[Input records]
# # # #
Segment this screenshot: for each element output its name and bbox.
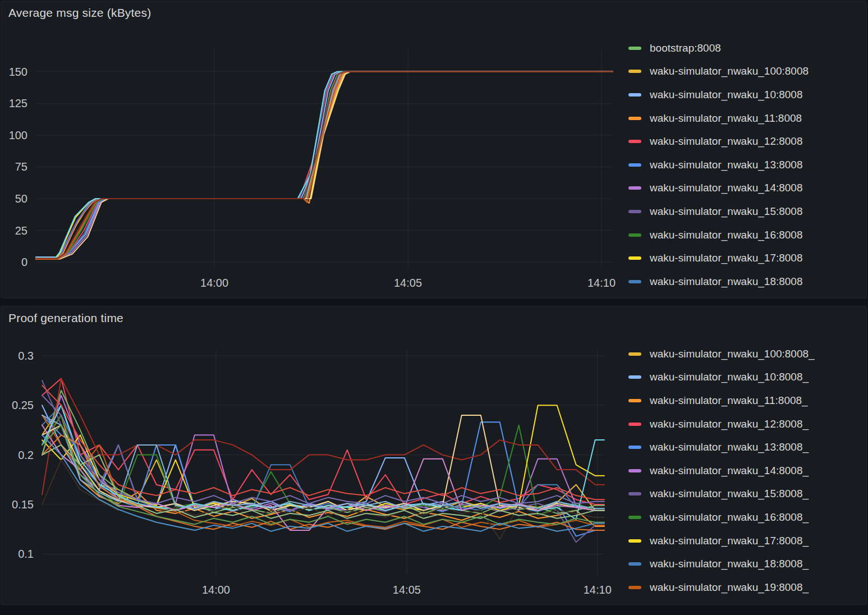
panel-proof-generation-time: 0.10.150.20.250.314:0014:0514:10 Proof g… bbox=[1, 306, 867, 605]
y-tick-label: 0.1 bbox=[18, 548, 34, 560]
legend-item[interactable]: waku-simulator_nwaku_17:8008_ bbox=[628, 529, 865, 553]
series-line bbox=[42, 385, 604, 499]
avg-msg-size-chart[interactable]: 025507510012515014:0014:0514:10 bbox=[1, 1, 624, 299]
legend-label: waku-simulator_nwaku_15:8008 bbox=[650, 205, 803, 218]
legend-item[interactable]: waku-simulator_nwaku_10:8008_ bbox=[628, 366, 865, 389]
legend-series-swatch bbox=[628, 492, 641, 495]
legend-label: waku-simulator_nwaku_100:8008 bbox=[650, 65, 809, 77]
legend-item[interactable]: waku-simulator_nwaku_15:8008_ bbox=[628, 483, 865, 506]
panel-title-proof-generation-time[interactable]: Proof generation time bbox=[8, 311, 123, 325]
legend-label: waku-simulator_nwaku_11:8008 bbox=[650, 112, 802, 125]
x-tick-label: 14:05 bbox=[393, 584, 421, 596]
legend-item[interactable]: waku-simulator_nwaku_10:8008 bbox=[628, 83, 865, 107]
legend-series-swatch bbox=[628, 469, 641, 472]
legend-series-swatch bbox=[628, 423, 641, 426]
legend-item[interactable]: waku-simulator_nwaku_16:8008_ bbox=[628, 506, 865, 529]
legend-item[interactable]: waku-simulator_nwaku_19:8008_ bbox=[628, 576, 865, 599]
y-tick-label: 0.25 bbox=[12, 399, 34, 411]
legend-series-swatch bbox=[628, 210, 641, 213]
legend-item[interactable]: waku-simulator_nwaku_14:8008 bbox=[628, 177, 865, 200]
x-tick-label: 14:10 bbox=[584, 584, 612, 596]
legend-item[interactable]: waku-simulator_nwaku_16:8008 bbox=[628, 223, 865, 247]
y-tick-label: 0.15 bbox=[12, 498, 34, 511]
legend-label: waku-simulator_nwaku_16:8008_ bbox=[650, 511, 809, 524]
y-tick-label: 0.2 bbox=[18, 449, 34, 461]
x-tick-label: 14:05 bbox=[394, 277, 422, 289]
legend-label: waku-simulator_nwaku_14:8008 bbox=[650, 182, 803, 194]
y-tick-label: 50 bbox=[15, 192, 27, 205]
legend-series-swatch bbox=[628, 186, 641, 190]
legend-item[interactable]: waku-simulator_nwaku_100:8008_ bbox=[628, 342, 865, 366]
legend-label: waku-simulator_nwaku_18:8008_ bbox=[650, 558, 809, 570]
legend-series-swatch bbox=[628, 256, 641, 260]
legend-item[interactable]: waku-simulator_nwaku_11:8008 bbox=[628, 107, 865, 130]
x-tick-label: 14:10 bbox=[587, 277, 616, 289]
legend-label: waku-simulator_nwaku_13:8008_ bbox=[650, 441, 809, 453]
legend-label: bootstrap:8008 bbox=[650, 42, 721, 54]
legend-item[interactable]: waku-simulator_nwaku_15:8008 bbox=[628, 200, 865, 223]
legend-item[interactable]: waku-simulator_nwaku_17:8008 bbox=[628, 246, 865, 270]
legend-series-swatch bbox=[628, 399, 641, 402]
legend-label: waku-simulator_nwaku_17:8008 bbox=[650, 252, 803, 264]
y-tick-label: 0 bbox=[21, 256, 27, 268]
legend-label: waku-simulator_nwaku_13:8008 bbox=[650, 159, 803, 171]
legend-series-swatch bbox=[628, 516, 641, 519]
legend-label: waku-simulator_nwaku_14:8008_ bbox=[650, 465, 809, 477]
legend-label: waku-simulator_nwaku_10:8008 bbox=[650, 89, 803, 101]
legend-series-swatch bbox=[628, 280, 641, 283]
legend-item[interactable]: waku-simulator_nwaku_12:8008_ bbox=[628, 412, 865, 436]
legend-avg-msg-size: bootstrap:8008waku-simulator_nwaku_100:8… bbox=[628, 36, 865, 293]
legend-series-swatch bbox=[628, 47, 641, 50]
legend-label: waku-simulator_nwaku_10:8008_ bbox=[650, 371, 809, 383]
legend-item[interactable]: waku-simulator_nwaku_18:8008 bbox=[628, 270, 865, 293]
legend-item[interactable]: waku-simulator_nwaku_13:8008_ bbox=[628, 435, 865, 459]
legend-series-swatch bbox=[628, 233, 641, 237]
proof-generation-time-chart[interactable]: 0.10.150.20.250.314:0014:0514:10 bbox=[1, 306, 624, 605]
legend-series-swatch bbox=[628, 446, 641, 449]
legend-item[interactable]: waku-simulator_nwaku_13:8008 bbox=[628, 153, 865, 177]
legend-label: waku-simulator_nwaku_12:8008_ bbox=[650, 418, 809, 430]
legend-label: waku-simulator_nwaku_12:8008 bbox=[650, 135, 803, 148]
series-line bbox=[36, 72, 613, 258]
legend-series-swatch bbox=[628, 70, 641, 73]
legend-item[interactable]: bootstrap:8008 bbox=[628, 36, 865, 60]
legend-label: waku-simulator_nwaku_100:8008_ bbox=[650, 348, 815, 360]
panel-title-avg-msg-size[interactable]: Average msg size (kBytes) bbox=[8, 6, 151, 20]
panel-average-msg-size: 025507510012515014:0014:0514:10 Average … bbox=[1, 1, 867, 299]
legend-series-swatch bbox=[628, 352, 641, 356]
legend-series-swatch bbox=[628, 375, 641, 379]
legend-item[interactable]: waku-simulator_nwaku_11:8008_ bbox=[628, 389, 865, 412]
y-tick-label: 100 bbox=[9, 129, 27, 141]
legend-label: waku-simulator_nwaku_17:8008_ bbox=[650, 535, 809, 547]
x-tick-label: 14:00 bbox=[200, 277, 228, 289]
x-tick-label: 14:00 bbox=[202, 584, 230, 596]
legend-label: waku-simulator_nwaku_16:8008 bbox=[650, 229, 803, 241]
y-tick-label: 25 bbox=[15, 224, 27, 237]
legend-item[interactable]: waku-simulator_nwaku_18:8008_ bbox=[628, 552, 865, 576]
y-tick-label: 125 bbox=[9, 97, 27, 109]
legend-label: waku-simulator_nwaku_15:8008_ bbox=[650, 488, 809, 500]
y-tick-label: 150 bbox=[9, 66, 27, 78]
legend-series-swatch bbox=[628, 163, 641, 167]
y-tick-label: 0.3 bbox=[18, 350, 34, 362]
legend-series-swatch bbox=[628, 586, 641, 589]
legend-item[interactable]: waku-simulator_nwaku_14:8008_ bbox=[628, 459, 865, 483]
legend-series-swatch bbox=[628, 562, 641, 566]
legend-label: waku-simulator_nwaku_19:8008_ bbox=[650, 581, 809, 594]
legend-series-swatch bbox=[628, 117, 641, 120]
legend-series-swatch bbox=[628, 539, 641, 543]
legend-series-swatch bbox=[628, 93, 641, 97]
legend-label: waku-simulator_nwaku_18:8008 bbox=[650, 276, 803, 288]
legend-series-swatch bbox=[628, 140, 641, 143]
legend-proof-generation-time: waku-simulator_nwaku_100:8008_waku-simul… bbox=[628, 342, 865, 599]
legend-label: waku-simulator_nwaku_11:8008_ bbox=[650, 394, 808, 407]
y-tick-label: 75 bbox=[15, 160, 27, 173]
legend-item[interactable]: waku-simulator_nwaku_12:8008 bbox=[628, 130, 865, 153]
legend-item[interactable]: waku-simulator_nwaku_100:8008 bbox=[628, 60, 865, 84]
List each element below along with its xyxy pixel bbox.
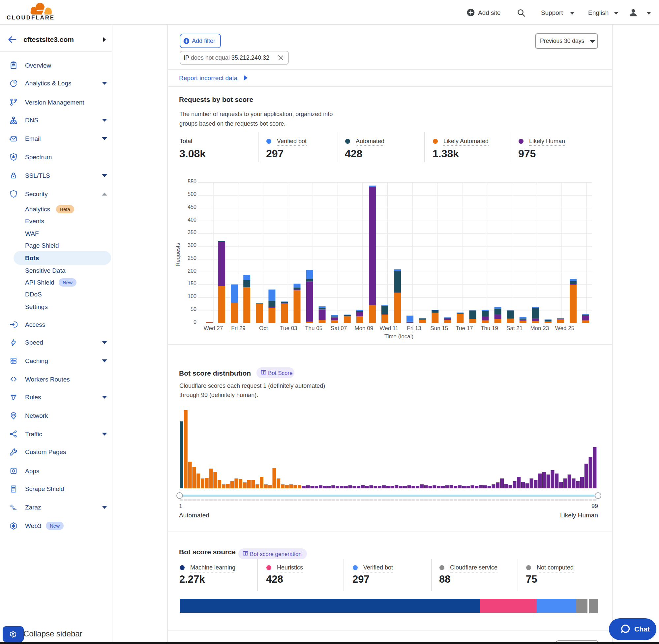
svg-text:Wed 11: Wed 11 — [379, 325, 398, 331]
svg-text:Mon 09: Mon 09 — [354, 325, 373, 331]
svg-text:200: 200 — [188, 268, 196, 274]
svg-text:Tue 17: Tue 17 — [455, 325, 473, 331]
svg-text:Fri 13: Fri 13 — [407, 325, 421, 331]
svg-text:400: 400 — [188, 217, 196, 223]
svg-text:Tue 03: Tue 03 — [280, 325, 297, 331]
svg-text:450: 450 — [188, 204, 196, 210]
svg-text:Oct: Oct — [259, 325, 268, 331]
svg-text:500: 500 — [188, 191, 196, 197]
svg-text:250: 250 — [188, 255, 196, 261]
svg-text:Time (local): Time (local) — [384, 334, 414, 340]
svg-text:Wed 27: Wed 27 — [204, 325, 223, 331]
svg-text:150: 150 — [188, 281, 196, 286]
svg-text:300: 300 — [188, 243, 196, 248]
svg-text:Wed 25: Wed 25 — [555, 325, 574, 331]
svg-text:Thu 05: Thu 05 — [305, 325, 323, 331]
svg-text:Sat 07: Sat 07 — [331, 325, 347, 331]
svg-text:0: 0 — [193, 319, 196, 325]
svg-text:Sun 15: Sun 15 — [430, 325, 448, 331]
svg-text:550: 550 — [188, 179, 196, 184]
svg-text:Thu 19: Thu 19 — [481, 325, 498, 331]
svg-text:350: 350 — [188, 230, 196, 235]
svg-text:Mon 23: Mon 23 — [530, 325, 549, 331]
svg-text:100: 100 — [188, 294, 196, 299]
svg-text:Fri 29: Fri 29 — [231, 325, 245, 331]
svg-text:Sat 21: Sat 21 — [507, 325, 522, 331]
svg-text:50: 50 — [191, 306, 196, 312]
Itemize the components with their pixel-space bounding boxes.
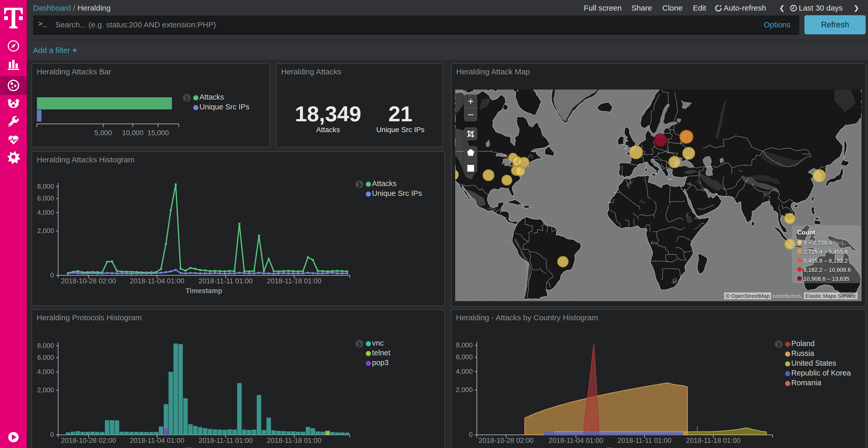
svg-text:0: 0 xyxy=(51,431,54,439)
svg-text:2018-10-28 02:00: 2018-10-28 02:00 xyxy=(478,437,533,444)
svg-text:4,000: 4,000 xyxy=(456,368,473,375)
svg-text:2018-11-18 01:00: 2018-11-18 01:00 xyxy=(267,277,321,285)
svg-text:Timestamp: Timestamp xyxy=(185,287,222,295)
svg-text:8,000: 8,000 xyxy=(37,182,54,190)
svg-text:15,000: 15,000 xyxy=(148,129,169,137)
svg-text:4,000: 4,000 xyxy=(37,208,54,216)
svg-text:2018-11-11 01:00: 2018-11-11 01:00 xyxy=(617,437,672,444)
svg-text:2018-11-11 01:00: 2018-11-11 01:00 xyxy=(199,277,253,285)
svg-text:6,000: 6,000 xyxy=(37,194,54,202)
svg-text:0: 0 xyxy=(51,271,54,279)
svg-text:8,000: 8,000 xyxy=(37,342,54,349)
svg-text:10,000: 10,000 xyxy=(122,129,144,137)
svg-text:4,000: 4,000 xyxy=(37,368,54,376)
svg-text:6,000: 6,000 xyxy=(456,353,473,361)
svg-text:2018-11-18 01:00: 2018-11-18 01:00 xyxy=(686,437,740,444)
svg-text:2018-11-18 01:00: 2018-11-18 01:00 xyxy=(267,437,321,444)
svg-text:2,000: 2,000 xyxy=(456,386,473,393)
svg-text:0: 0 xyxy=(469,431,472,439)
svg-text:Timestamp: Timestamp xyxy=(606,446,643,448)
svg-text:2,000: 2,000 xyxy=(37,386,54,394)
svg-text:2018-10-28 02:00: 2018-10-28 02:00 xyxy=(61,277,116,285)
svg-text:2,000: 2,000 xyxy=(37,227,54,235)
svg-text:5,000: 5,000 xyxy=(95,129,112,137)
svg-text:2018-10-28 02:00: 2018-10-28 02:00 xyxy=(61,437,116,444)
svg-text:6,000: 6,000 xyxy=(37,353,54,361)
svg-text:2018-11-11 01:00: 2018-11-11 01:00 xyxy=(199,437,253,444)
svg-text:8,000: 8,000 xyxy=(456,341,473,349)
svg-text:2018-11-04 01:00: 2018-11-04 01:00 xyxy=(549,437,603,444)
svg-text:2018-11-04 01:00: 2018-11-04 01:00 xyxy=(130,437,184,444)
svg-text:Timestamp: Timestamp xyxy=(185,446,222,448)
svg-text:2018-11-04 01:00: 2018-11-04 01:00 xyxy=(130,277,184,285)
# # # #
[Exercise] Go through the listing above, and whenever a line holds the word "element", copy it.

[Task solution]
Segment this screenshot: for each element output its name and bbox.
List each element below along with its xyxy pixel bbox.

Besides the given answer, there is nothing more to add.